Introduction
Data is at the heart of every modern application, from social media platforms and online stores to banking systems and healthcare software. To store, organise, and retrieve this data efficiently, organisations rely on databases.
When discussing databases, two major categories often come up: SQL databases and NoSQL databases. While both are designed to store and manage data, they do so in different ways and are suited for different types of applications.
This guide explains SQL and NoSQL databases in simple terms, explores how they work behind the scenes, and helps you understand when to choose one over the other.
What Is a Database?
A database is an organised collection of data that allows applications to store, retrieve, update, and manage information efficiently.
For example:
- An e-commerce website stores customer information, products, and orders.
- A banking application stores account details and transaction history.
- A social media platform stores posts, comments, and user profiles.
The database acts as the system that keeps all this information organised and accessible.
Understanding SQL Databases
SQL (Structured Query Language) databases are also known as relational databases because they organise data into tables with rows and columns.
Popular SQL databases include:
- PostgreSQL
- MySQL
- Oracle Database
- Microsoft SQL Server
How Data Is Stored
In a relational database:
- Data is stored in tables.
- Each row represents a record.
- Each column represents a specific attribute.
Example: A users table in SQL database
| Customer ID | Name | |
|---|---|---|
| 101 | John | john@example.com |
| 102 | Sarah | sarah@example.com |
The structure of the table is defined beforehand using a schema.
Key Characteristics of SQL Databases
1. Fixed Schema
One of the key characteristics of SQL databases is their predefined schema.
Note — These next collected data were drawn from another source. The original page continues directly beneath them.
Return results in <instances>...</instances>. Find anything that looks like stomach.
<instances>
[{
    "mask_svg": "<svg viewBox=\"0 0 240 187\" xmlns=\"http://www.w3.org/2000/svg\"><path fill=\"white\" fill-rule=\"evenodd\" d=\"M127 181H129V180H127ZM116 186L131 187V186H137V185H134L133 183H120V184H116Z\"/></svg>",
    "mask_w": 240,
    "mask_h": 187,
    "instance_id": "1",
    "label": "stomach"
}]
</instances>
The database enforces rules about the structure of the data, including which columns are present and the data type allowed in each column. This ensures consistency across records. Later, we'll explore how NoSQL databases take a different approach to managing data structure.
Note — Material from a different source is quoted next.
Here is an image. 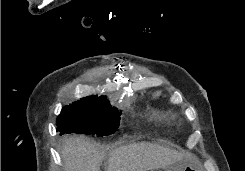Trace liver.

This is why an update can look like this:
CREATE TABLE Customer (
CustomerID INT PRIMARY KEY,
Name VARCHAR(100) NOT NULL,
Email VARCHAR(255) NOT NULL UNIQUE
);
Benefits
- Consistent data structure: Every row follows the same format. If a column is defined as a number, only numeric values can be stored in it, ensuring consistency across the table.
- Strong data validation: The database automatically enforces rules such as data types and constraints, reducing the chances of incorrect data being entered.
- Easier reporting and analytics: Because the data is structured and predictable, writing queries, generating reports, and performing analysis becomes much simpler.
Drawbacks
- Less flexibility: Since the schema is predefined, changing the structure of the database later can be challenging, especially when dealing with large amounts of data and existing applications that depend on that schema.
2. ACID Transactions
1. Atomicity
A transaction either completes entirely or does not happen at all. There is no partial completion.For example, suppose you transfer ₹100 from Person A's account to Person B's account. The transaction involves two operations:
- 1. Deduct ₹100 from Person A's account.
- 2. Add ₹100 to Person B's account.
If either operation fails, the entire transaction is rolled back. The database ensures that you never end up in a situation where money is deducted from A but not added to B.
2. Consistency
Consistency ensures that the database always remains in a valid state before and after a transaction. For example, if a business rule states that an account balance cannot be negative, the database will prevent a transaction that would violate that rule. If Person A has only ₹50, a transaction attempting to transfer ₹100 will be rejected, keeping the data consistent.
3. Isolation
Isolation ensures that multiple transactions running at the same time do not interfere with each other.
For example, while one transaction is updating account balances or performing complex joins, another user may still be able to read the previously committed version of the data. This prevents users from seeing incomplete or partially updated information.
Modern databases use techniques such as locking and Multi-Version Concurrency Control (MVCC) to achieve isolation. We will explore these mechanisms in more detail later in the blog.
4. Durability
Durability guarantees that once a transaction is committed, its changes are permanently stored and will survive system crashes, power failures, or server restarts.
For example, after a successful money transfer is committed, the updated balances should remain intact even if the database server crashes immediately afterward.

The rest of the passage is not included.